ACTIVITY »
Each record should be copied exactly, and none of them omitted.
------------------------------------------------
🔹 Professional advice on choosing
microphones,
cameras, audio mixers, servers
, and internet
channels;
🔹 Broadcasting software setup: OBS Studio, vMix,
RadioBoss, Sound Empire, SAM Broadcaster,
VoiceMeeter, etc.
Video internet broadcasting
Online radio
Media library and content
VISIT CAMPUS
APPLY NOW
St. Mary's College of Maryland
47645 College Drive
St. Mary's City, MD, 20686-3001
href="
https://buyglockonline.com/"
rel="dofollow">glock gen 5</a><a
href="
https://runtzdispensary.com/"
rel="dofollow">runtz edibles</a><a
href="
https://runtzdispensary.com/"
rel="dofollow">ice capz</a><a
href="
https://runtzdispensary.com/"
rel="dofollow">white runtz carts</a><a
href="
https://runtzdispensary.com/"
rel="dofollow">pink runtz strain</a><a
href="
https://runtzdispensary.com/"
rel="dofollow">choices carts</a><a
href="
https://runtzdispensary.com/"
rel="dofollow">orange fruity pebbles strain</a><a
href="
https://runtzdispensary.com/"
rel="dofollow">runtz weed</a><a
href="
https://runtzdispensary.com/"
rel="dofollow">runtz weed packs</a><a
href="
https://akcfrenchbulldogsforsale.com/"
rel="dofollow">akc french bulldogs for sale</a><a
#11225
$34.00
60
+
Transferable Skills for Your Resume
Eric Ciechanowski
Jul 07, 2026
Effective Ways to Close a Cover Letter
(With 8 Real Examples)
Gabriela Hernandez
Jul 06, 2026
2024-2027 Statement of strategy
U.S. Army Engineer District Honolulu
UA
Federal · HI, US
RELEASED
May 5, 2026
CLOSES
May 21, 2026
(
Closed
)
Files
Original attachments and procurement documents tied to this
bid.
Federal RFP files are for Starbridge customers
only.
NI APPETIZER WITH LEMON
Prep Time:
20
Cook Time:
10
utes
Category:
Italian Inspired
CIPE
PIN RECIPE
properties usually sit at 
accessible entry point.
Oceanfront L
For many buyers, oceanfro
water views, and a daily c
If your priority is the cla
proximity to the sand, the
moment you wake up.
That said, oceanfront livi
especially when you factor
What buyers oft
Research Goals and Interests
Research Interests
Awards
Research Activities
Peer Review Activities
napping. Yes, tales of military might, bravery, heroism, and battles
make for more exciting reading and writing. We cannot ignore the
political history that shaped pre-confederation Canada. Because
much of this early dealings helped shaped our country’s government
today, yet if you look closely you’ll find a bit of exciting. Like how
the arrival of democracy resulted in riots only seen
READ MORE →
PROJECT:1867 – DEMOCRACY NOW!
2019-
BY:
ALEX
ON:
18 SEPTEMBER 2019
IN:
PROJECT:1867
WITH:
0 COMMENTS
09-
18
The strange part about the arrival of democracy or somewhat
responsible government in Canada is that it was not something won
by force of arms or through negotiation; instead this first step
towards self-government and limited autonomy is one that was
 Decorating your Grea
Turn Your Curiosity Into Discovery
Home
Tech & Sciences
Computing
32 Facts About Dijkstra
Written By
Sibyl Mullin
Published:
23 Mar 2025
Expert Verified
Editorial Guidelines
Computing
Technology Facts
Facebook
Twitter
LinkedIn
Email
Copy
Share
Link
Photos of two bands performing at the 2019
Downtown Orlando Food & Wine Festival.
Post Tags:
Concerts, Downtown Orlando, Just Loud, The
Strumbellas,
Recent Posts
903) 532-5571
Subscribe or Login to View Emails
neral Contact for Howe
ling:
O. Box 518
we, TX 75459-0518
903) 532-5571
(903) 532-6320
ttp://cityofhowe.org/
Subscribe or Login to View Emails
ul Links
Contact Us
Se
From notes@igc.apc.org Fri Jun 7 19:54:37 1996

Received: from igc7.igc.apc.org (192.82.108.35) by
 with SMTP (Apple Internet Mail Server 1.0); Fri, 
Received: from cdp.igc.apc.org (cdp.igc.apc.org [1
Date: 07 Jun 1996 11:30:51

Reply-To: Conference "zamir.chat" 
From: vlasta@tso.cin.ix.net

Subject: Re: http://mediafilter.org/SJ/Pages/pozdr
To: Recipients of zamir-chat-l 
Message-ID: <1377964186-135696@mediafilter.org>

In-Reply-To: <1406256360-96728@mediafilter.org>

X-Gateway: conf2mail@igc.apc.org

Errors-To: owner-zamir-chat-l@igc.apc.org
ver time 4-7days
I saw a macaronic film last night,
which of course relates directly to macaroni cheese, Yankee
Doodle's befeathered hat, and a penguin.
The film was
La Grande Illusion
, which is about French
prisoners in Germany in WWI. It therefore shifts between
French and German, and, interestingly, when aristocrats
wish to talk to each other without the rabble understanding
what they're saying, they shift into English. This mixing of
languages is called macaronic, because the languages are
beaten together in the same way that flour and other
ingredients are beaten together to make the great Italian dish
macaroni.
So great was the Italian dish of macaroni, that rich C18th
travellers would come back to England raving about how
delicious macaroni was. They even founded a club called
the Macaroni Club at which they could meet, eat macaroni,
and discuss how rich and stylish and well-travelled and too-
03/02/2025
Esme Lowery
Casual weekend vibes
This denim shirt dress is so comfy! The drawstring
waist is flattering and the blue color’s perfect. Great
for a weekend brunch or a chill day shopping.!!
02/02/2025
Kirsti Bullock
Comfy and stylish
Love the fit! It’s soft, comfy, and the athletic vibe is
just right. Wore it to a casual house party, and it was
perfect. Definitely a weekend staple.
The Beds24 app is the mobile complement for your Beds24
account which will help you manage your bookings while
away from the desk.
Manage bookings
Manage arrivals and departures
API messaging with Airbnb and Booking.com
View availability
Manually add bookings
------------------------------------------------
SOLUTION FOR THIS TASK »
🔹 Professional advice on choosing
microphones,
cameras, audio mixers, servers
, and internet
channels;
🔹 Broadcasting software setup: OBS Studio, vMix,
RadioBoss, Sound Empire, SAM Broadcaster,
VoiceMeeter, etc.
Video internet broadcasting
Online radio
Media library and content
VISIT CAMPUS
APPLY NOW
St. Mary's College of Maryland
47645 College Drive
St. Mary's City, MD, 20686-3001
href="
https://buyglockonline.com/"
rel="dofollow">glock gen 5</a><a
href="
https://runtzdispensary.com/"
rel="dofollow">runtz edibles</a><a
href="
https://runtzdispensary.com/"
rel="dofollow">ice capz</a><a
href="
https://runtzdispensary.com/"
rel="dofollow">white runtz carts</a><a
href="
https://runtzdispensary.com/"
rel="dofollow">pink runtz strain</a><a
href="
https://runtzdispensary.com/"
rel="dofollow">choices carts</a><a
href="
https://runtzdispensary.com/"
rel="dofollow">orange fruity pebbles strain</a><a
href="
https://runtzdispensary.com/"
rel="dofollow">runtz weed</a><a
href="
https://runtzdispensary.com/"
rel="dofollow">runtz weed packs</a><a
href="
https://akcfrenchbulldogsforsale.com/"
rel="dofollow">akc french bulldogs for sale</a><a
#11225
$34.00
60
+
Transferable Skills for Your Resume
Eric Ciechanowski
Jul 07, 2026
Effective Ways to Close a Cover Letter
(With 8 Real Examples)
Gabriela Hernandez
Jul 06, 2026
2024-2027 Statement of strategy
U.S. Army Engineer District Honolulu
UA
Federal · HI, US
RELEASED
May 5, 2026
CLOSES
May 21, 2026
(
Closed
)
Files
Original attachments and procurement documents tied to this
bid.
Federal RFP files are for Starbridge customers
only.
NI APPETIZER WITH LEMON
Prep Time:
20
Cook Time:
10
utes
Category:
Italian Inspired
CIPE
PIN RECIPE
properties usually sit at 
accessible entry point.
Oceanfront L
For many buyers, oceanfro
water views, and a daily c
If your priority is the cla
proximity to the sand, the
moment you wake up.
That said, oceanfront livi
especially when you factor
What buyers oft
Research Goals and Interests
Research Interests
Awards
Research Activities
Peer Review Activities
napping. Yes, tales of military might, bravery, heroism, and battles
make for more exciting reading and writing. We cannot ignore the
political history that shaped pre-confederation Canada. Because
much of this early dealings helped shaped our country’s government
today, yet if you look closely you’ll find a bit of exciting. Like how
the arrival of democracy resulted in riots only seen
READ MORE →
PROJECT:1867 – DEMOCRACY NOW!
2019-
BY:
ALEX
ON:
18 SEPTEMBER 2019
IN:
PROJECT:1867
WITH:
0 COMMENTS
09-
18
The strange part about the arrival of democracy or somewhat
responsible government in Canada is that it was not something won
by force of arms or through negotiation; instead this first step
towards self-government and limited autonomy is one that was
 Decorating your Grea
Turn Your Curiosity Into Discovery
Home
Tech & Sciences
Computing
32 Facts About Dijkstra
Written By
Sibyl Mullin
Published:
23 Mar 2025
Expert Verified
Editorial Guidelines
Computing
Technology Facts
Facebook
Twitter
LinkedIn
Email
Copy
Share
Link
Photos of two bands performing at the 2019
Downtown Orlando Food & Wine Festival.
Post Tags:
Concerts, Downtown Orlando, Just Loud, The
Strumbellas,
Recent Posts
903) 532-5571
Subscribe or Login to View Emails
neral Contact for Howe
ling:
O. Box 518
we, TX 75459-0518
903) 532-5571
(903) 532-6320
ttp://cityofhowe.org/
Subscribe or Login to View Emails
ul Links
Contact Us
Se
From notes@igc.apc.org Fri Jun 7 19:54:37 1996

Received: from igc7.igc.apc.org (192.82.108.35) by
 with SMTP (Apple Internet Mail Server 1.0); Fri, 
Received: from cdp.igc.apc.org (cdp.igc.apc.org [1
Date: 07 Jun 1996 11:30:51

Reply-To: Conference "zamir.chat" 
From: vlasta@tso.cin.ix.net

Subject: Re: http://mediafilter.org/SJ/Pages/pozdr
To: Recipients of zamir-chat-l 
Message-ID: <1377964186-135696@mediafilter.org>

In-Reply-To: <1406256360-96728@mediafilter.org>

X-Gateway: conf2mail@igc.apc.org

Errors-To: owner-zamir-chat-l@igc.apc.org
ver time 4-7days
I saw a macaronic film last night,
which of course relates directly to macaroni cheese, Yankee
Doodle's befeathered hat, and a penguin.
The film was
La Grande Illusion
, which is about French
prisoners in Germany in WWI. It therefore shifts between
French and German, and, interestingly, when aristocrats
wish to talk to each other without the rabble understanding
what they're saying, they shift into English. This mixing of
languages is called macaronic, because the languages are
beaten together in the same way that flour and other
ingredients are beaten together to make the great Italian dish
macaroni.
So great was the Italian dish of macaroni, that rich C18th
travellers would come back to England raving about how
delicious macaroni was. They even founded a club called
the Macaroni Club at which they could meet, eat macaroni,
and discuss how rich and stylish and well-travelled and too-
03/02/2025
Esme Lowery
Casual weekend vibes
This denim shirt dress is so comfy! The drawstring
waist is flattering and the blue color’s perfect. Great
for a weekend brunch or a chill day shopping.!!
02/02/2025
Kirsti Bullock
Comfy and stylish
Love the fit! It’s soft, comfy, and the athletic vibe is
just right. Wore it to a casual house party, and it was
perfect. Definitely a weekend staple.
The Beds24 app is the mobile complement for your Beds24
account which will help you manage your bookings while
away from the desk.
Manage bookings
Manage arrivals and departures
API messaging with Airbnb and Booking.com
View availability
Manually add bookings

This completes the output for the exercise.